__DIRECTIONS FOR THIS TASK__. What you submit must be an exact copy of the listing below, with no images in it.

__GIVEN MATERIAL__.
........
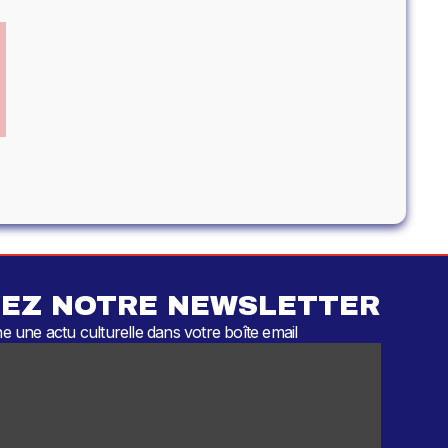
EZ NOTRE NEWSLETTER
 une actu culturelle dans votre boîte email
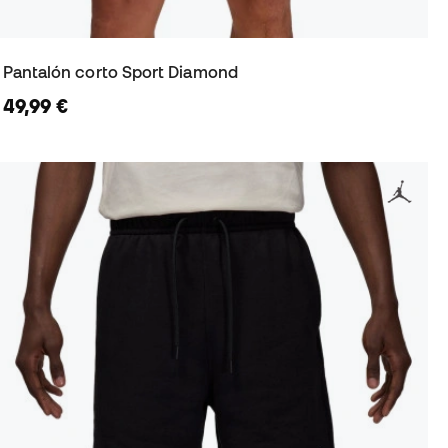
Pantalón corto Sport Diamond
49,99 €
........
__YOUR SOLUTION__.
EZ NOTRE NEWSLETTER
 une actu culturelle dans votre boîte email
Pantalón corto Sport Diamond
49,99 €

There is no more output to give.